• WHAT NEEDS TO BE DONE
Among the lines below, some may contain the string "chimney". Say how many do, and give nothing besides the number.

[[ DATA SHOWN, beginning ]]

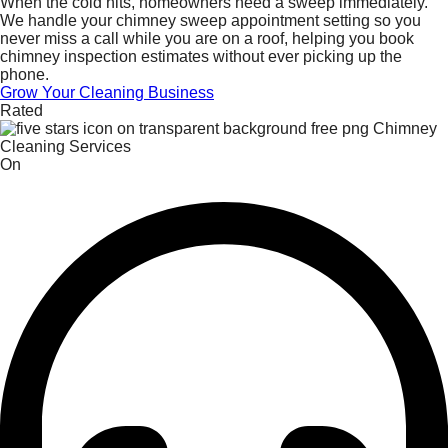
When the cold hits, homeowners need a sweep immediately.
We handle your chimney sweep appointment setting so you
never miss a call while you are on a roof, helping you book
chimney inspection estimates without ever picking up the
phone.
Grow Your Cleaning Business
Rated
On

[[ DATA SHOWN, end ]]

• TASK OUTPUT
2